Caddy’s story is well known in Quincy, and a source of pride for his two nieces, Morse and her sister, Sherri Holleran.

“He had a difficult life” said Holleran. “It was the Depression, but he had the gift of values and he wanted to do something for the country. He really wanted to be a Marine.”

And so he left his job delivering milk around Quincy on horseback and enlisted. His first deployment after training was to Iwo Jima. Twelve days into the battle, Caddy and two fellow Marines, advancing through an isolated sector, found themselves pinned in a foxhole, engaged in a fierce firefight with a Japanese sniper.

Morse explained it was then that a grenade fell in a foxhole. Caddy smothered it with his body and saved the two Marines with him.

But the blast killed Caddy instantly. His fellow Marines would both go on to survive the ordeal.

One of the men, Ott Farris, would go on to serve his country for years. “He ended up being in three wars,” said Morse, “World War II, Korea and Vietnam, and was highly decorated.”
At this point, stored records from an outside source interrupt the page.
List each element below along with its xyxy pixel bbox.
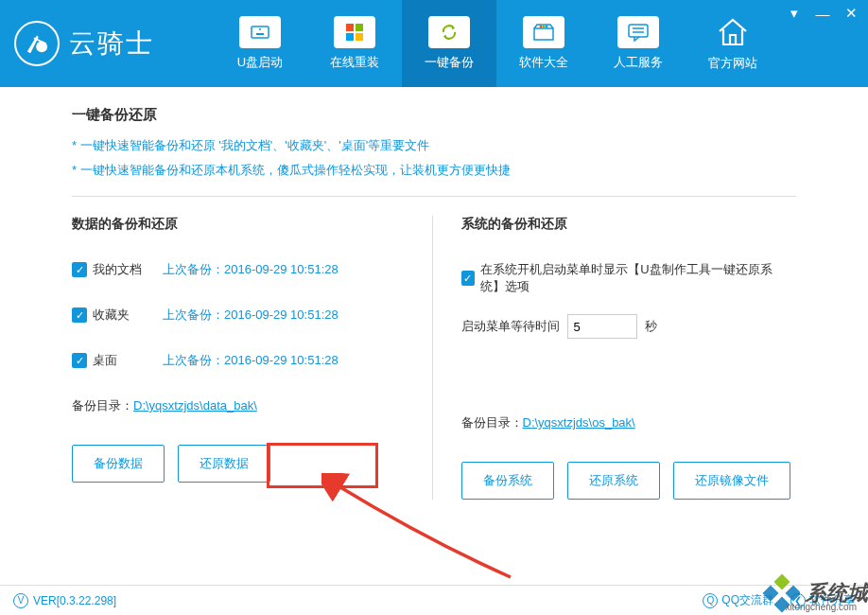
svg-rect-3 (256, 33, 264, 35)
nav-online-reinstall[interactable]: 在线重装 (307, 0, 402, 87)
data-backup-dir: 备份目录：D:\yqsxtzjds\data_bak\ (72, 397, 408, 414)
svg-rect-18 (786, 586, 800, 602)
home-icon (714, 15, 752, 49)
app-logo-icon (14, 21, 60, 66)
data-dir-link[interactable]: D:\yqsxtzjds\data_bak\ (133, 398, 257, 413)
checkbox-desktop[interactable]: ✓ (72, 353, 87, 368)
svg-rect-2 (252, 26, 269, 38)
svg-point-11 (543, 26, 546, 28)
check-row-favorites: ✓ 收藏夹 上次备份：2016-09-29 10:51:28 (72, 307, 408, 324)
version-text: VER[0.3.22.298] (33, 594, 116, 607)
nav-website[interactable]: 官方网站 (686, 0, 780, 87)
intro-line-1: * 一键快速智能备份和还原 '我的文档'、'收藏夹'、'桌面'等重要文件 (72, 137, 796, 154)
check-row-desktop: ✓ 桌面 上次备份：2016-09-29 10:51:28 (72, 352, 408, 369)
nav-label: 官方网站 (708, 55, 757, 72)
system-backup-panel: 系统的备份和还原 ✓ 在系统开机启动菜单时显示【U盘制作工具一键还原系统】选项 … (461, 216, 797, 500)
refresh-icon (428, 16, 470, 48)
svg-rect-7 (346, 33, 354, 41)
svg-rect-16 (774, 574, 790, 590)
dir-label: 备份目录： (72, 398, 133, 413)
box-icon (523, 16, 564, 48)
nav-one-click-backup[interactable]: 一键备份 (402, 0, 496, 87)
svg-rect-8 (356, 33, 363, 41)
backup-system-button[interactable]: 备份系统 (461, 462, 554, 500)
system-dir-link[interactable]: D:\yqsxtzjds\os_bak\ (523, 415, 635, 430)
check-label: 收藏夹 (93, 307, 149, 324)
nav-label: U盘启动 (237, 54, 283, 71)
window-controls: ▾ — ✕ (785, 4, 860, 23)
check-row-documents: ✓ 我的文档 上次备份：2016-09-29 10:51:28 (72, 261, 408, 278)
close-button[interactable]: ✕ (842, 4, 860, 23)
wait-time-input[interactable] (567, 314, 637, 339)
check-label: 桌面 (93, 352, 149, 369)
nav-label: 在线重装 (330, 54, 379, 71)
data-backup-panel: 数据的备份和还原 ✓ 我的文档 上次备份：2016-09-29 10:51:28… (72, 216, 433, 500)
chat-icon (617, 16, 659, 48)
usb-icon (239, 16, 281, 48)
wait-unit: 秒 (645, 318, 657, 335)
version-info[interactable]: V VER[0.3.22.298] (13, 593, 116, 608)
divider (72, 196, 796, 197)
boot-wait-row: 启动菜单等待时间 秒 (461, 314, 797, 339)
nav-support[interactable]: 人工服务 (591, 0, 686, 87)
app-name: 云骑士 (69, 26, 154, 62)
svg-point-4 (259, 28, 261, 30)
nav-label: 一键备份 (425, 54, 474, 71)
checkbox-documents[interactable]: ✓ (72, 262, 87, 277)
checkbox-boot-menu[interactable]: ✓ (461, 271, 476, 286)
nav-label: 软件大全 (519, 54, 568, 71)
restore-data-button[interactable]: 还原数据 (178, 445, 270, 483)
backup-data-button[interactable]: 备份数据 (72, 445, 165, 483)
nav-software[interactable]: 软件大全 (496, 0, 591, 87)
qq-icon: Q (703, 593, 718, 608)
page-title: 一键备份还原 (72, 106, 796, 124)
svg-rect-9 (534, 28, 553, 40)
svg-point-12 (546, 26, 548, 28)
svg-rect-5 (346, 24, 354, 31)
watermark-url: xitongcheng.com (785, 602, 857, 612)
menu-button[interactable]: ▾ (785, 4, 804, 23)
nav-label: 人工服务 (614, 54, 663, 71)
svg-point-0 (36, 41, 47, 52)
svg-rect-6 (356, 24, 363, 31)
intro-line-2: * 一键快速智能备份和还原本机系统，傻瓜式操作轻松实现，让装机更方便更快捷 (72, 162, 796, 179)
wait-label: 启动菜单等待时间 (461, 318, 560, 335)
system-backup-dir: 备份目录：D:\yqsxtzjds\os_bak\ (461, 414, 797, 431)
restore-image-button[interactable]: 还原镜像文件 (673, 462, 790, 500)
app-header: 云骑士 U盘启动 在线重装 一键备份 软件大全 人工服务 官方网站 ▾ — (0, 0, 868, 87)
status-bar: V VER[0.3.22.298] Q QQ交流群 ❮ 软件分享 (0, 585, 868, 615)
windows-icon (334, 16, 375, 48)
check-row-boot-menu: ✓ 在系统开机启动菜单时显示【U盘制作工具一键还原系统】选项 (461, 261, 797, 295)
panel-title: 系统的备份和还原 (461, 216, 797, 233)
svg-point-10 (540, 26, 543, 28)
svg-rect-13 (629, 25, 648, 37)
main-nav: U盘启动 在线重装 一键备份 软件大全 人工服务 官方网站 (213, 0, 780, 87)
dir-label: 备份目录： (461, 415, 523, 430)
version-icon: V (13, 593, 28, 608)
checkbox-favorites[interactable]: ✓ (72, 308, 87, 323)
main-content: 一键备份还原 * 一键快速智能备份和还原 '我的文档'、'收藏夹'、'桌面'等重… (0, 87, 868, 500)
logo-area: 云骑士 (0, 21, 213, 66)
last-backup-info: 上次备份：2016-09-29 10:51:28 (163, 307, 339, 324)
boot-menu-label: 在系统开机启动菜单时显示【U盘制作工具一键还原系统】选项 (480, 261, 796, 295)
check-label: 我的文档 (93, 261, 149, 278)
last-backup-info: 上次备份：2016-09-29 10:51:28 (163, 261, 339, 278)
minimize-button[interactable]: — (813, 4, 832, 23)
panel-title: 数据的备份和还原 (72, 216, 408, 233)
last-backup-info: 上次备份：2016-09-29 10:51:28 (163, 352, 339, 369)
nav-usb-boot[interactable]: U盘启动 (213, 0, 307, 87)
svg-rect-17 (763, 586, 779, 602)
restore-system-button[interactable]: 还原系统 (567, 462, 660, 500)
In 1946, Caddy was posthumously awarded the country’s highest military award, the Medal of Honor, by President Harry Truman. The citation read, in part: "Stouthearted and indomitable, he gallantly gave his life for his country."

In 1963, Treasure Island Park, along Quincy Shore Drive in his hometown, was renamed "Pfc. William R. Caddy Memorial Park.” Each year there was a memorial wreath laying at the park. Holleran says her mother, Caddy’s sister, never missed it.

“She went every year she was alive," Holleran said. "Never missed it. It was bitingly cold on the beach there and she was so proud. She told anybody. Anybody that would listen she would tell them the story.”

William R. Caddy: One of 6,800 American who gave their lives during the Battle of Iwo Jima, which began 69 years ago this week.